The Years of Extermination: Nazi Germany and the Jews, 1939–1945
- Author: Saul Friedländer
- Publisher: HarperCollins
- Publication date: April 10, 2007
- Media type: Hardback
- Pages: 896
- ISBN: 0-06-019043-4
- OCLC: 70660369

= The Years of Extermination =

2007 book by Saul Friedländer

The Years of Extermination: Nazi Germany and the Jews, 1939–1945 is the second volume of Saul Friedländer's history of Nazi Germany and the Jews. It describes the German extermination policies that resulted in the murder of six million European Jews. The book presents a detailed history of the Holocaust and is based on a vast array of documents and memoirs. It won the 2007 Leipzig Book Fair Prize for Non-fiction and won the Pulitzer Prize for General Nonfiction in 2008.

Friedländer is an Intentionalist on the origins of the Holocaust question. However, Friedländer rejects the extreme Intentionalist view that Adolf Hitler had a master plan for the genocide of the Jewish people going back to the time when he wrote Mein Kampf. Friedländer, through his research on the Third Reich, has reached the conclusion that there was no intention to exterminate the Jews of Europe before 1941. Friedländer's position might best be deemed moderate Intentionalist.

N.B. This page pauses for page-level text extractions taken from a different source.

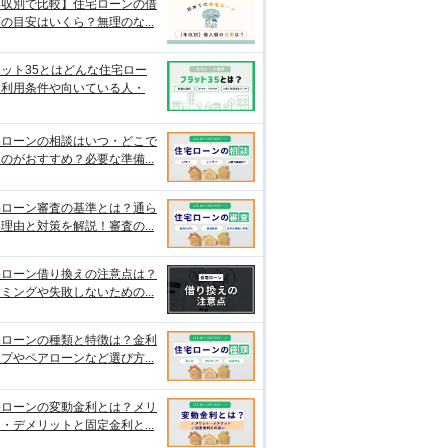
年収別で比較】住宅ローンの借
の目安はいくら？無理のな...
ット35とはどんな住宅ロー
？利用条件や向いている人・
宅ローンの相談はいつ・どこで
のがおすすめ？必要な準備...
宅ローン審査の基準とは？通ら
理由と対策を解説！審査の...
宅ローン借り換えの注意点は？
ミングや失敗しないための...
宅ローンの種類と特徴は？金利
プやペアローンなど選び方...
宅ローンの変動金利とは？メリ
・デメリットと固定金利と...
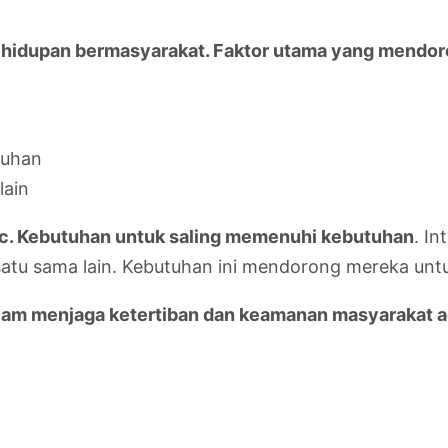
ehidupan bermasyarakat. Faktor utama yang mendoron
tuhan
lain
c. Kebutuhan untuk saling memenuhi kebutuhan
. In
atu sama lain. Kebutuhan ini mendorong mereka untu
alam menjaga ketertiban dan keamanan masyarakat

The first volume is The Years of Persecution: Nazi Germany and the Jews, 1933–1939 (1998).

==Reception==
Historian Richard J. Evans, writing in The New York Times said that, though written with academic rigor, "what raises The Years of Extermination to the level of literature, however, is the skilled interweaving of individual testimony with the broader depiction of events."